Por fim, o presidente da Corte, afirmou que “a competência estadual em matéria de aglutinações municipais se exaure na instituição e na criação de uma estrutura de organização e funcionamento dentro dos critérios trazidos pela Constituição”.
Além dos dispositivos considerados inconstitucionais pelo ministro Joaquim Barbosa, o ministro-presidente acrescentou o inciso I do artigo 5º da LC 87/97 que submete as deliberações do conselho deliberativo, em matéria de plano diretor metropolitano, a uma aprovação da Assembléia Legislativa do Estado. Assim, declarou a inconstitucionalidade da expressão, contida no dispositivo, “a ser submetido à Assembléia Legislativa”, e foi acompanhado, no ponto, por Joaquim Barbosa.
Íntegra do voto do ministro Nelson Jobim (89 páginas)
ADI 2077
Na Ação Direta de Inconstitucionalidade (ADI) 2077 da Bahia, que trata da mesma questão, votou hoje o ministro Eros Grau, que acompanhou o relator, o ministro aposentado Ilmar Galvão. Também votaram no mesmo sentido os ministro Nelson Jobim e Joaquim Barbosa. O ministro Gilmar Mendes pediu vista.
Essa ADI foi ajuizada pelo Partido dos Trabalhadores (PT) contra a Assembléia Legislativa da Bahia. A ação questiona se dispositivos da Constituição baiana alterados pela Emenda Estadual Constitucional 7/99 são inconstitucionais por usurparem competência da União para legislar sobre diretrizes dos serviços de água e saneamento, e por ofenderem os princípios da autonomia municipal e da proporcionalidade.

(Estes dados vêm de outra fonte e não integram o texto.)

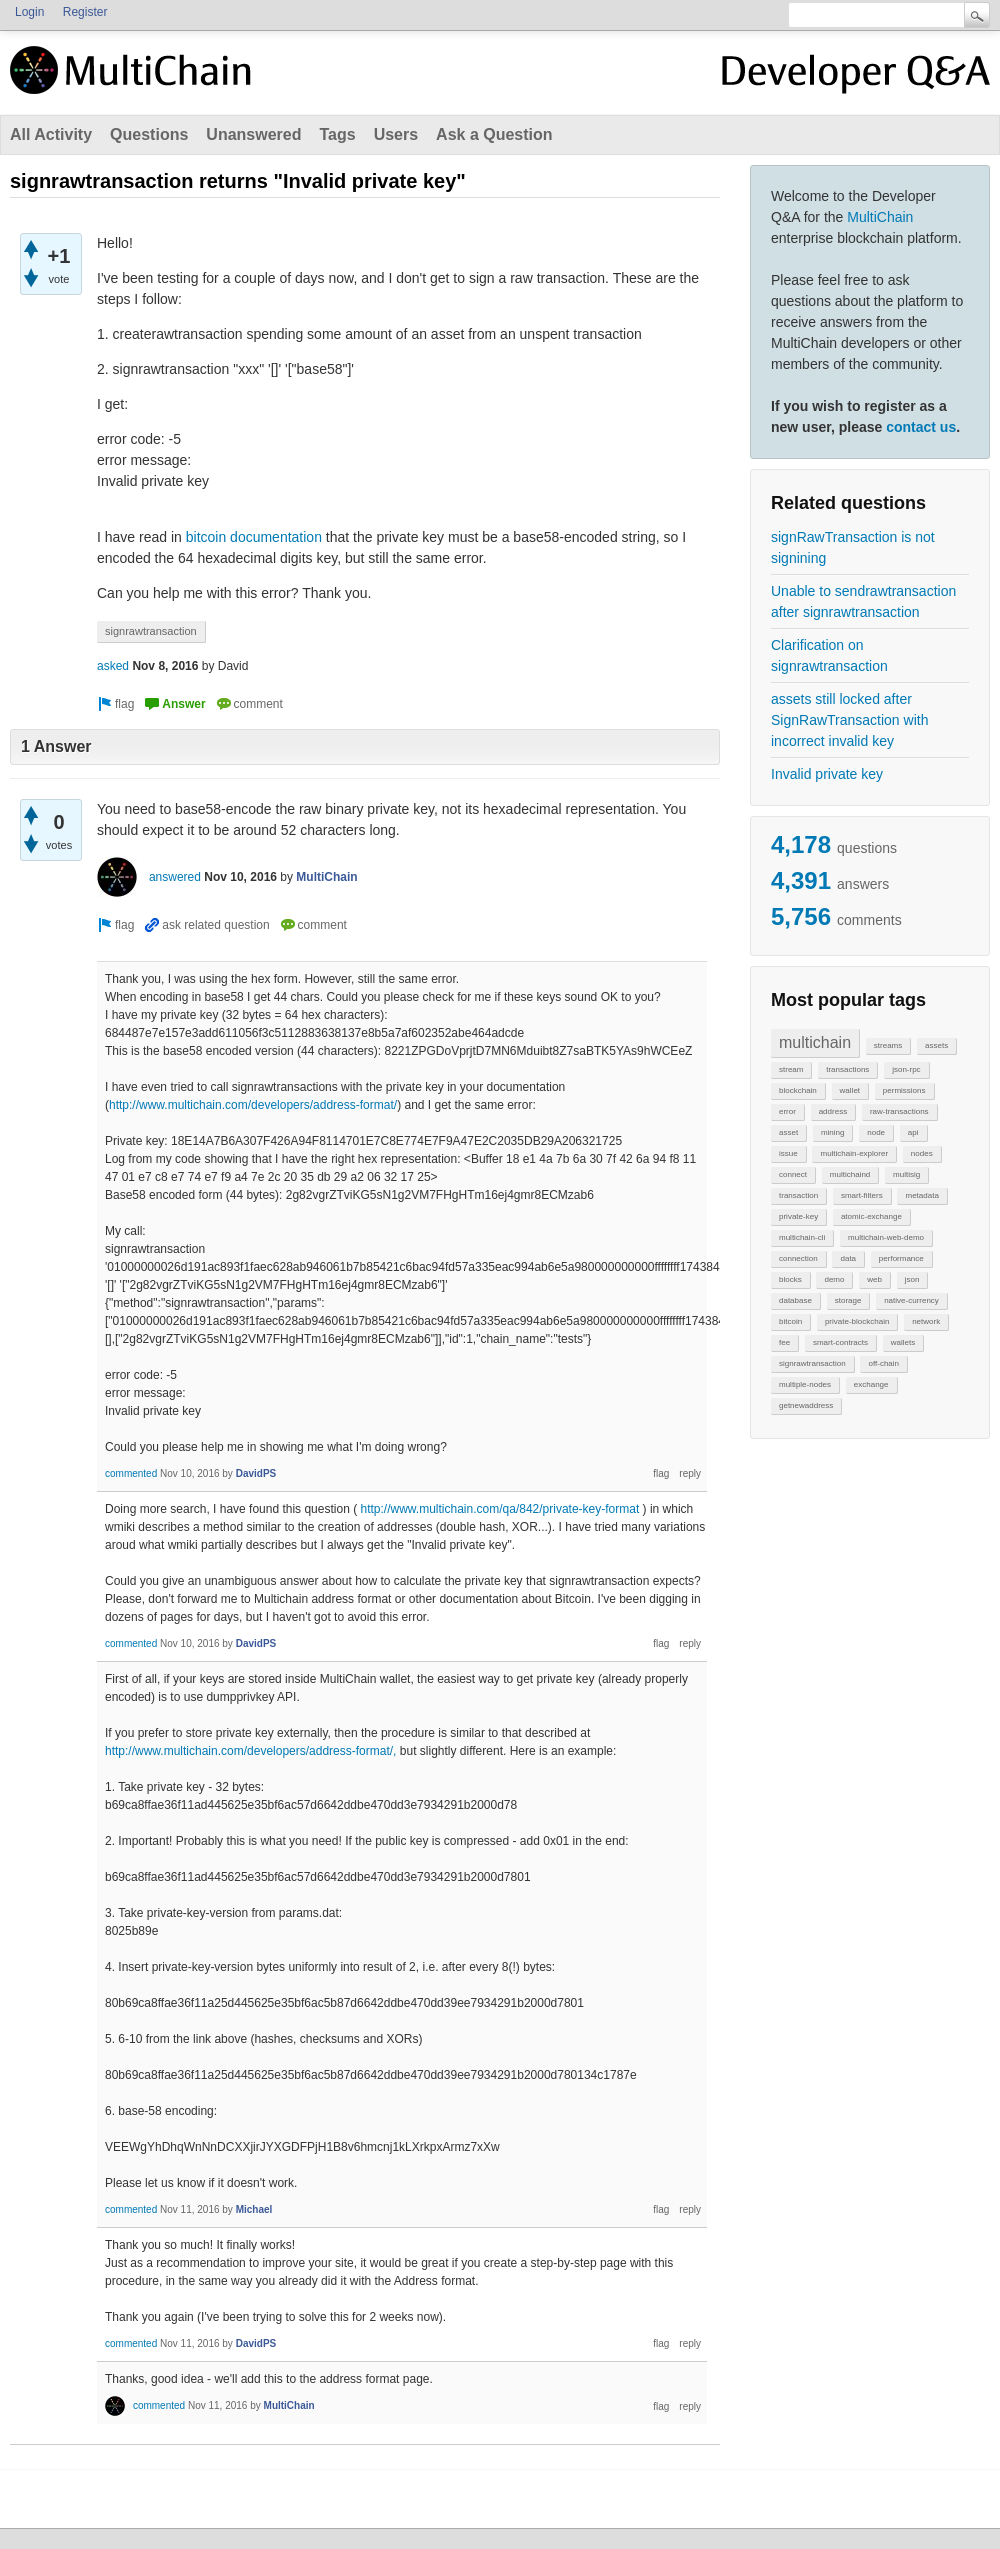 The width and height of the screenshot is (1000, 2549). I want to click on Invalid private key, so click(827, 774).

O PT questiona também se os serviços de água e saneamento podem ser prestados por ente privado por meio de outorga.
O voto do relator, o ministro aposentado Ilmar Galvão, foi no sentido de suspender, no inciso V do art. 59 da Constituição do Estado da Bahia, a expressão “assim considerados aqueles cuja execução tenha início e conclusão no seu limite territorial, e que seja realizado, quando for o caso, exclusivamente com seus recursos naturais”. O ministro suspendeu também o caput do art. 228 da mesma Constituição, na redação dada pela EC 7/99.
Ao votar, o ministro Eros Grau lembrou que a Constituição Federal atribui ao município a organização e prestação dos serviços públicos de interesse local, diretamente ou sob regime de concessão (art. 30, V).
No entanto, salientou Grau, o fenômeno da urbanização, ao dar lugar ao aparecimento de serviços que atendem a mais de um interesse predominantemente local, “afeta de modo marcante algumas das concepções e categorias de que lançamos mão para descrever o funcionamento do sistema de distribuição de competências em nosso modelo federativo”.
O ministro disse ainda que o parágrafo 3º do artigo 25 do texto constitucional não transfere aos Estados a competência municipal relativa à prestação dos serviços comuns a vários municípios, apenas refere a instituição de regiões metropolitanas, aglomerações urbanas e microrregiões tendo em vista a integração da organização, do planejamento e da execução de serviços comuns.
Essa norma, disse o ministro, é o modelo de "como as coisas devem ser" relativamente à competência para a organização e prestação dos serviços públicos metropolitanos. “Por isso mesmo essa atuação, no sentido de prover aquela integração, não compromete a integridade das competências constitucionalmente atribuídas aos municípios”, afirmou.
Em outros termos, segundo Eros Grau, a competência para organizar e prestar esses serviços será dos municípios, aos quais incumbirá atuação integrada, provida pelo Estado. “Nem por isso, no entanto, deixa de se manifestar como competência municipal”.
Por fim, disse, “a competência para a prestação dos chamados serviços comuns permanece sob a titularidade dos municípios. A eles incumbe a delegação da entidade da administração indireta ou a outorga de concessão a empresa privada, quando a sua prestação for empreendida não diretamente por eles”.